- **Instructions for the task**:
Which lines below contain "full"? Copy every one of them.

- **Data to process**:
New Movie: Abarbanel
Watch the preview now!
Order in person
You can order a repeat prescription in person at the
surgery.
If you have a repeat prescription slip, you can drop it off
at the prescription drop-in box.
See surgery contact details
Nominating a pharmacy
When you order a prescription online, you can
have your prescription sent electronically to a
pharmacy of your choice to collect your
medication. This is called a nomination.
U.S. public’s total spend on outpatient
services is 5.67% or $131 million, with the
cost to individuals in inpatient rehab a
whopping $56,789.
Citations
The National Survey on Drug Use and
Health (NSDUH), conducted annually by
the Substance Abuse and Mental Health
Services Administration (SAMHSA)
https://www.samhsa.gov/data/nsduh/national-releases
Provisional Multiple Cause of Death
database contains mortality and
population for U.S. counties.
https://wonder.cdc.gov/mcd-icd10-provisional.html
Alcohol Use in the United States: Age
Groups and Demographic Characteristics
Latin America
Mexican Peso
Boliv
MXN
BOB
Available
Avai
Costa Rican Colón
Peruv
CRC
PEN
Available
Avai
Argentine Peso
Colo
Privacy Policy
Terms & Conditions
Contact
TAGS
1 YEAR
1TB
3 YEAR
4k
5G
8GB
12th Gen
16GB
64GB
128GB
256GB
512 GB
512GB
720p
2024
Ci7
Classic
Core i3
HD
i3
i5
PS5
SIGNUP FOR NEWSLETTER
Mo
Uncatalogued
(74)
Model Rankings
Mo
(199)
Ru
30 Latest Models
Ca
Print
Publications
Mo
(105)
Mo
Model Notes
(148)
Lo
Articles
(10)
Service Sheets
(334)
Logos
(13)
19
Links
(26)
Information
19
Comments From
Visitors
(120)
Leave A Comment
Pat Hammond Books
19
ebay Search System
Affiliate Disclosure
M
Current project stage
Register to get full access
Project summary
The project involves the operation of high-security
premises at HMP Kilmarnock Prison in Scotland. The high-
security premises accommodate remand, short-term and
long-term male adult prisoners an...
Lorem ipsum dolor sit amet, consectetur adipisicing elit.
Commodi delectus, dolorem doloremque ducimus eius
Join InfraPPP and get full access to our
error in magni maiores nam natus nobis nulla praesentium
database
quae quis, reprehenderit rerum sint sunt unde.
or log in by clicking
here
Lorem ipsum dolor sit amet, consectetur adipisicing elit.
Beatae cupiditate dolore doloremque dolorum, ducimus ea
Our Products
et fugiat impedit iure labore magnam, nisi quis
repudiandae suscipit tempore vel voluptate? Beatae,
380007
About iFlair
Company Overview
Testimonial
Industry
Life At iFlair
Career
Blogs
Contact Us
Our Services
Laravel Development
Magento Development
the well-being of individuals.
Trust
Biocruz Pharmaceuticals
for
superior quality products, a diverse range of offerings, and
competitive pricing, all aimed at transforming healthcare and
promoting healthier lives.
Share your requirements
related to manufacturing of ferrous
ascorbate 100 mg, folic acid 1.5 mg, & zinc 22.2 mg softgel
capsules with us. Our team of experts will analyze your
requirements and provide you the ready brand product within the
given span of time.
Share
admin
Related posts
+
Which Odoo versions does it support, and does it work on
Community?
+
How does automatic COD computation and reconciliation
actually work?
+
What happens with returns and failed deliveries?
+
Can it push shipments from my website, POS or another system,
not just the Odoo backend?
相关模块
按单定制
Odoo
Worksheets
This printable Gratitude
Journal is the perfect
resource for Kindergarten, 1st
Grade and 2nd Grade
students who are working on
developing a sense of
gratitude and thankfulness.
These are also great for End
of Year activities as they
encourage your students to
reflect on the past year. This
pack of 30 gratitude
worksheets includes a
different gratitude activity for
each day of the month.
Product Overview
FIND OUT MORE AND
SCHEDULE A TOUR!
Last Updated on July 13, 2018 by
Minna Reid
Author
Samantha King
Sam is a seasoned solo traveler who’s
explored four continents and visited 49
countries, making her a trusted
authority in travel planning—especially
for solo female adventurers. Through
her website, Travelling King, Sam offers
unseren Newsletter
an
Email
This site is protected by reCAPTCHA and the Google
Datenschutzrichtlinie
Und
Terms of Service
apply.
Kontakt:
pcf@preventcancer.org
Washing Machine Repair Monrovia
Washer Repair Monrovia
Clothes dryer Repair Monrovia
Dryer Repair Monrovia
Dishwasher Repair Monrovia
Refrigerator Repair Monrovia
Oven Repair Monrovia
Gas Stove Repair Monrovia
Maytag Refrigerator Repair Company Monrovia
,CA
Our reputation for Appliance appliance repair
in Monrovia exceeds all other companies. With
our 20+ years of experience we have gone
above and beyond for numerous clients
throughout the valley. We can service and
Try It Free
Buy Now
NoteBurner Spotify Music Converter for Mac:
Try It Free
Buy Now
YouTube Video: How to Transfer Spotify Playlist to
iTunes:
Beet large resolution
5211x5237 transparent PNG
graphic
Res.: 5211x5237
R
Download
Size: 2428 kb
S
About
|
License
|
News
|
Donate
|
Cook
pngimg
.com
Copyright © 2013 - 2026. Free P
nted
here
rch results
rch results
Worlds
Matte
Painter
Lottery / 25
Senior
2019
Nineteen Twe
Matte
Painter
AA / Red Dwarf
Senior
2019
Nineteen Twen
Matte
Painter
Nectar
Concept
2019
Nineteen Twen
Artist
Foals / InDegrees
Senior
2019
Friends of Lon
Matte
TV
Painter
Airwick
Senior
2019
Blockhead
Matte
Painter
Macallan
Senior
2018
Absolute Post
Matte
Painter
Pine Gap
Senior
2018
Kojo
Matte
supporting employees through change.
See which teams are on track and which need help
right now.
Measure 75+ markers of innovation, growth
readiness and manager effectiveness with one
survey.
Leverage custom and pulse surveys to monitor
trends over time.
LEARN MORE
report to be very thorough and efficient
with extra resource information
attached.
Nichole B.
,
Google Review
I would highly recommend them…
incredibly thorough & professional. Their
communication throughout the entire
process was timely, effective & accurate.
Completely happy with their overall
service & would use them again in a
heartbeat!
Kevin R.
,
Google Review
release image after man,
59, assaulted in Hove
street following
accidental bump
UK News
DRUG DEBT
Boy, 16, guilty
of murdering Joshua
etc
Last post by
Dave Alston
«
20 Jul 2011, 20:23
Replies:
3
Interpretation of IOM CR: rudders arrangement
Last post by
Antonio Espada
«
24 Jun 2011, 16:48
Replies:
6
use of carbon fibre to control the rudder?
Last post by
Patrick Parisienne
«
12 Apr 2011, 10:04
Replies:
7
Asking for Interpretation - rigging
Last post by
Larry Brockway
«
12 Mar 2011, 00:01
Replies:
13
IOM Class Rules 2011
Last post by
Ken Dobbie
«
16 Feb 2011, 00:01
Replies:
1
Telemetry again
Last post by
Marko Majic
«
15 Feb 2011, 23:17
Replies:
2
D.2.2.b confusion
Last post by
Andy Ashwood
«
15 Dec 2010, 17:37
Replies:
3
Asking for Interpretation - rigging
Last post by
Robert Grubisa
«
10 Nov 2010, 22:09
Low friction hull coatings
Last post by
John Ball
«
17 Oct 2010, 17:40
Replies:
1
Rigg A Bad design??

- **Reply**:
Register to get full access
Join InfraPPP and get full access to our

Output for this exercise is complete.